As the Collective began to develop and expand, we knew that we did not want to follow a company model, the very system that isolated each of us from the community. We eliminated the auditioning process and invited people to the Collective, taking up administrative roles based on our strengths and interests. And though some people carry more responsibilities than others, everyone has equal voting power and plays a role in making executive decisions, including bringing new people into the Collective. We’ve established a network of artists around the Bay through which individuals in the Collective can reach out to each other to collaborate, mentor, or take classes together. As long as the development of the Collective responds to our mission to promote community, equity, and access for all artists, we know we’re doing something right.
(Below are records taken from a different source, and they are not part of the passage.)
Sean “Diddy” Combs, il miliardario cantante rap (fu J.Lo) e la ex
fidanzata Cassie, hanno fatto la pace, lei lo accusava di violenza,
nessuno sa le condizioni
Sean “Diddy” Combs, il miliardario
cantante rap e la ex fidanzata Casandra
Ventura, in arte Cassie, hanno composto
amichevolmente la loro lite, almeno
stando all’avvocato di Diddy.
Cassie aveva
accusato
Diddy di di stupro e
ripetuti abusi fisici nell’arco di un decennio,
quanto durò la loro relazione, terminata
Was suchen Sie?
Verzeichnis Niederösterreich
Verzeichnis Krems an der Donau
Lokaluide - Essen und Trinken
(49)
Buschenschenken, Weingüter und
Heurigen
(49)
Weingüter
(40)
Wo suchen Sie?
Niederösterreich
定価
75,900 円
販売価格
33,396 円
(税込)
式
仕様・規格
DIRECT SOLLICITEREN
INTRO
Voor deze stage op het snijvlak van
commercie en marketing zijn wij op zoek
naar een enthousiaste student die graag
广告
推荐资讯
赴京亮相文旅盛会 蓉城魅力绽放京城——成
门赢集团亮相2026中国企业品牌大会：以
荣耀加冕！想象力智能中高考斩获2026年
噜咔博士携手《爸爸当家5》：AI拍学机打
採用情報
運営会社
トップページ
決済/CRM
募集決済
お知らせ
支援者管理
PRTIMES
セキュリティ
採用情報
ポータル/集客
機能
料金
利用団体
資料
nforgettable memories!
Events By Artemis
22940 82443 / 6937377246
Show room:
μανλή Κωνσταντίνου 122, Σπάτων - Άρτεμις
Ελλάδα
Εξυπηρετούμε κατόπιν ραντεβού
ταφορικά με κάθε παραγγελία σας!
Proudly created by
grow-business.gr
The Collective SF is now eight members strong, a beacon of hope for millennial dancers working in the Bay Area, who feel beholden to an older generation that sometimes makes us feel like we need to pay homage before we can participate. I think the beautiful thing about millennials is that we are finally calling out these outdated systems because we want equity, diversity, and inclusion to be more than just the keywords of virtue signaling. For a long time, concert dance’s gatekeepers have held dancers to Western European standards of virtuosity and hierarchical structures. The Collective SF is composed of all different kinds of people dedicated to making everyone feel included, heard, and valued. That is its strength, and we hope that our existence continues to challenge the rigidness of concert dance practice, create opportunities for dancers outside the old audition model, and serve as an example that pursuing dance is accessible for everyone.
This article appeared in the Summer 2021 issue of In Dance.